I groan, tucking my knees in tight to my chest, like that’s a good idea.

It is not, in fact, a good idea. It doesn’t help at all.

“Bathroom, bathroom, bathroom,” I chant. It’s like all the air in my body is trying to leave at once. I’m positively slick with sweat.

“I’m gonna die,” I tell him, my chest impossibly tight.

“It’s okay, I’ve got you. I’ve got you, Abigail.” His head whips around. “Where do you want to be? In front of the toilet or—”

“I don’t know, I don’t know what I want.

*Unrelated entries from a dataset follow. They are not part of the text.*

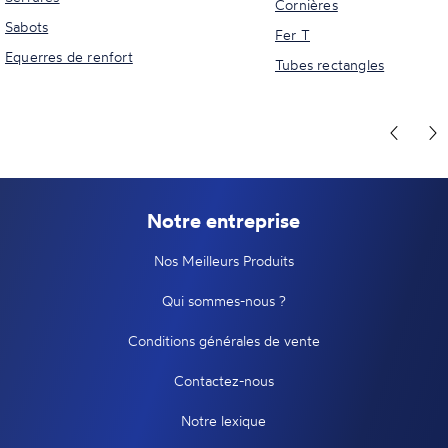
Cornières
Sabots
Fer T
Equerres de renfort
Tubes rectangles
Notre entreprise
Nos Meilleurs Produits
Qui sommes-nous ?
Conditions générales de vente
Contactez-nous
Notre lexique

Take the mask off, please, take it off,” I chant, hardly holding onto consciousness. “Can’t breathe.”

A cool washcloth lands against the back of my neck, and I whimper as another wave of pain pummels me.

“What else can I do?” Luke’s voice is gentle and worried. “I think you’re having a panic attack.”

“I don’t have panic attacks,” I tell him, sobbing, peeling back the makeup as best I can. The nose piece is the worst, and I tug at it, Luke also helping pull the prosthesis from my ears and neck. “I am so stupid, I’m sorry.”

“You are not stupid, and don’t you dare apologize.” He sounds thunderous and looks terrified all at once.

He’s right. Why am I apologizing? He’s the liar here.

I try to suck in a breath, and I can’t, I can’t do it, I can’t think straight. My chest hurts. I clutch at it, still sweating so much. How is it possible to sweat this much?